The campaign for Algeria’s parliamentary elections has begun, with voting set to take place on May 10. The poll is seen as a test for reforms aimed at preventing an Arab Spring-style uprising in the ex-French colony.
Campaigning began in Algeria on Sunday for elections that are being viewed as a litmus test for the ruling elite's ability to avert a popular uprising similar to those in Egypt, Libya and Tunisia.
The poll would be "a decisive gamble which it is incumbent on us to win, because we have no other choice but to succeed," President Abdelaziz Bouteflika said in an advance message to mark Algeria's Day of Knowledge on Monday.

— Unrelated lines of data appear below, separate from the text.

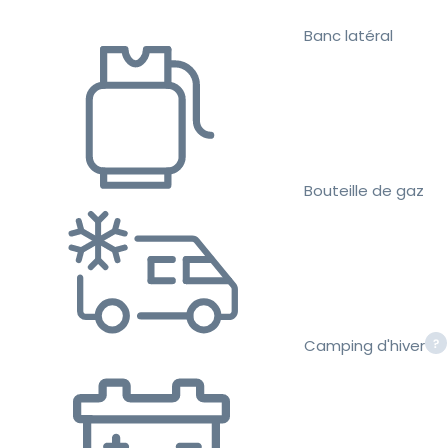
Banc latéral
Bouteille de gaz
Camping d'hiver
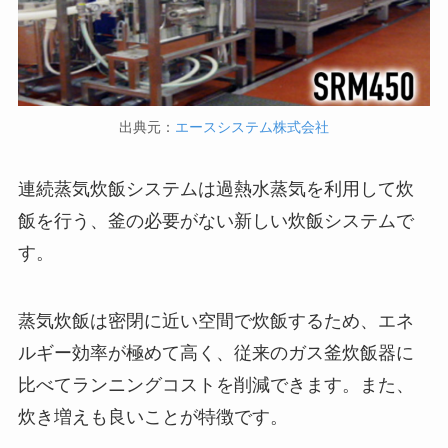
出典元：
エースシステム株式会社
連続蒸気炊飯システムは過熱水蒸気を利用して炊
飯を行う、釜の必要がない新しい炊飯システムで
す。
蒸気炊飯は密閉に近い空間で炊飯するため、エネ
ルギー効率が極めて高く、従来のガス釜炊飯器に
比べてランニングコストを削減できます。また、
炊き増えも良いことが特徴です。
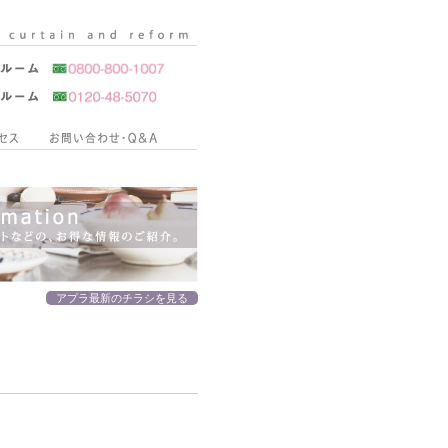
アプラ最新のチラシを見る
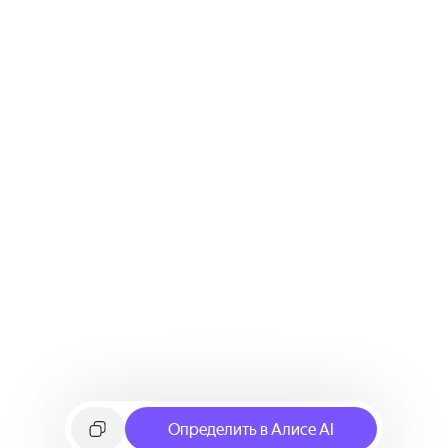
Определить в Алисе AI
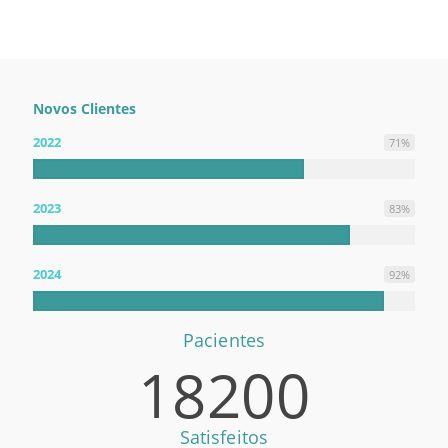
Novos Clientes
2022
71
%
2023
83
%
2024
92
%
Pacientes
18200
Satisfeitos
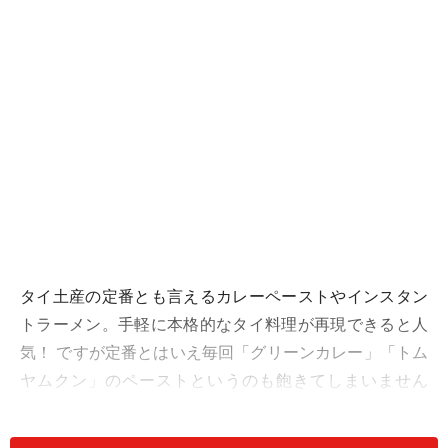
タイ土産の定番とも言えるカレーペーストやインスタン
トラーメン。手軽に本格的なタイ料理が再現できると人
気！ ですが定番とはいえ毎回「グリーンカレー」「トム
ヤムクン」のペーストというのも飽きてしまいません
か？ グリーンカレー、レッドカレー、イエローカレーは
今は日本のスーパーでも簡単に手に入るのであえてタイ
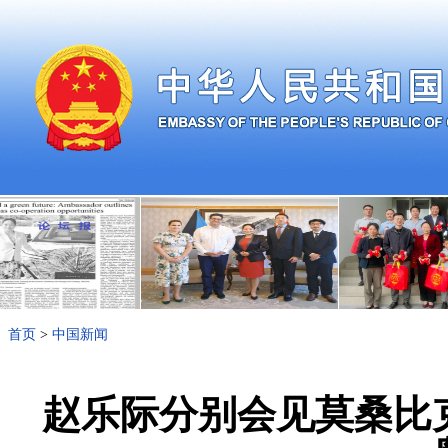
首页
>
中国新闻
赵乐际分别会见莫桑比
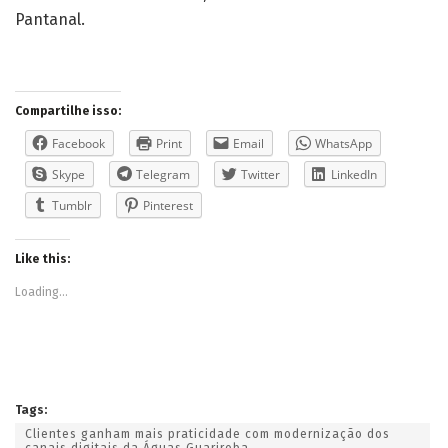
Pantanal.
Compartilhe isso:
Facebook
Print
Email
WhatsApp
Skype
Telegram
Twitter
LinkedIn
Tumblr
Pinterest
Like this:
Loading...
Tags:
Clientes ganham mais praticidade com modernização dos
canais digitais da Águas Guariroba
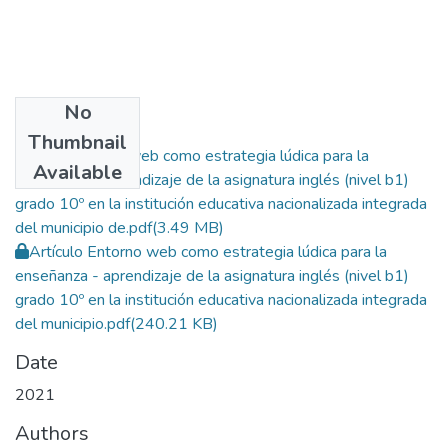
No
Files
Thumbnail
Tesis Entorno web como estrategia lúdica para la
Available
enseñanza - aprendizaje de la asignatura inglés (nivel b1)
grado 10º en la institución educativa nacionalizada integrada
del municipio de.pdf
(3.49 MB)
Artículo Entorno web como estrategia lúdica para la
enseñanza - aprendizaje de la asignatura inglés (nivel b1)
grado 10º en la institución educativa nacionalizada integrada
del municipio.pdf
(240.21 KB)
Date
2021
Authors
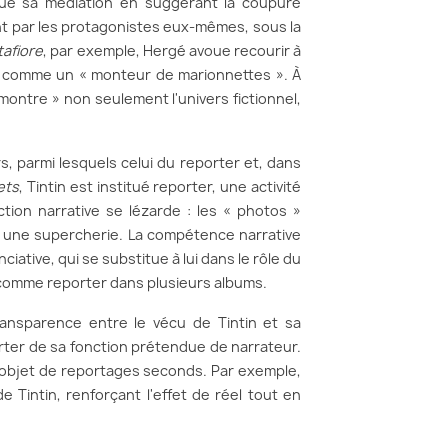
ntue sa médiation en suggérant la coupure
nt par les protagonistes eux-mêmes, sous la
tafiore
, par exemple, Hergé avoue recourir à
ne comme un « monteur de marionnettes ». À
montre » non seulement l'univers fictionnel,
s, parmi lesquels celui du reporter et, dans
ets
, Tintin est institué reporter, une activité
ction narrative se lézarde : les « photos »
le une supercherie. La compétence narrative
ative, qui se substitue à lui dans le rôle du
 comme reporter dans plusieurs albums.
ansparence entre le vécu de Tintin et sa
rter de sa fonction prétendue de narrateur.
 en objet de reportages seconds. Par exemple,
e Tintin, renforçant l'effet de réel tout en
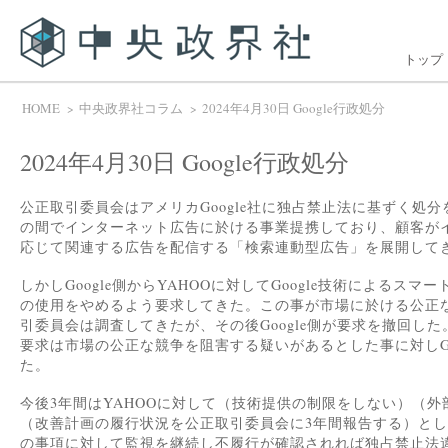
トップ
HOME
中央政界社コラム
2024年4月30日 Google行政処分
2024年4月30日 Google行政処分
公正取引委員会はアメリカGoogle社に独占禁止法に基ずく処分を行
の間でインターネット広告に於ける事業提携しており、顧客が
応じて関連する広告を配信する「検索連動型広告」を展開して
しかしGoogle側からYAHOOに対してGoogle技術によるス
の使用をやめるよう要求してきた。この事が市場に於ける公正
引委員会は調査してきたが、その後Google側が要求を撤回した。
要求は市場の公正な競争を阻害する疑いがあるとした事に対しGo
た。
今後3年間はYAHOOに対して（技術提供の制限をしない）（
（改善計画の履行状況を公正取引委員会に3年間報告する）と
の事項に対して監視を継続し不履行が確認されれば独占禁止法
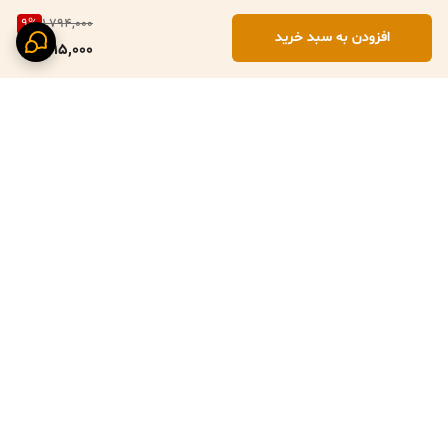
9
%
1,794,000
افزودن به سبد خرید
1,615,000
برگشت به بالا
پرداخت ایمن با زرین پال
ارسال سریع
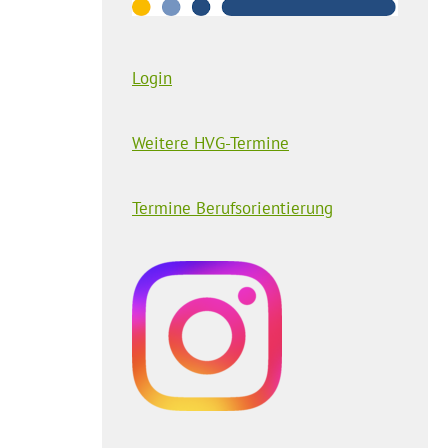
Login
Weitere HVG-Termine
Termine Berufsorientierung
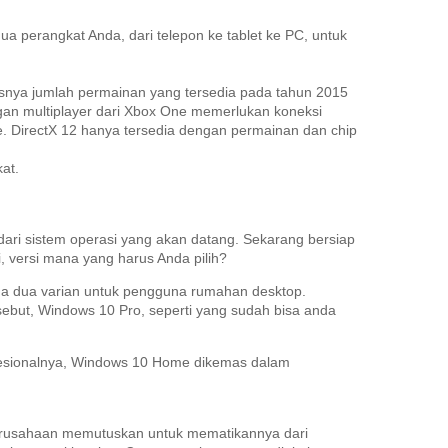
ua perangkat Anda, dari telepon ke tablet ke PC, untuk
snya jumlah permainan yang tersedia pada tahun 2015
an multiplayer dari Xbox One memerlukan koneksi
e.
DirectX 12 hanya tersedia dengan permainan dan chip
at.
ari sistem operasi yang akan datang.
Sekarang bersiap
, versi mana yang harus Anda pilih?
ada dua varian untuk pengguna rumahan desktop.
rsebut, Windows 10 Pro, seperti yang sudah bisa anda
profesionalnya, Windows 10 Home dikemas dalam
rusahaan memutuskan untuk mematikannya dari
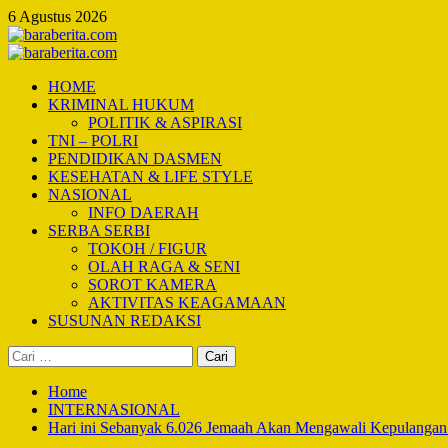
Skip
6 Agustus 2026
to
content
Primary
Menu
HOME
KRIMINAL HUKUM
POLITIK & ASPIRASI
TNI – POLRI
PENDIDIKAN DASMEN
KESEHATAN & LIFE STYLE
NASIONAL
INFO DAERAH
SERBA SERBI
TOKOH / FIGUR
OLAH RAGA & SENI
SOROT KAMERA
AKTIVITAS KEAGAMAAN
SUSUNAN REDAKSI
Cari
untuk:
Home
INTERNASIONAL
Hari ini Sebanyak 6.026 Jemaah Akan Mengawali Kepulangan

Deadly rioting in January 2011 coincided with an uprising in neighboring Tunisia that toppled Zine el Abidine Ben Ali from his role as president.
Participation seen as key
Bouteflika responded to that unrest by promising reforms, allowing 23 new political parties and creating 73 new seats in the country's parliament.
Turnout is being seen as the main barometer in the May 10 vote, which Bouteflika has identified as a "crucial phase" for the country.
The official election slogan, "Algeria is our spring," has been adopted in an effort to encourage transition over revolution.
Since the unrest, the government has accelerated work on building more than a million homes, which were promised in 1999 when Bouteflika first became president.
Opponents say the authorities' moves towards reform are superficial and that the elite are not genuinely prepared to relinquish power.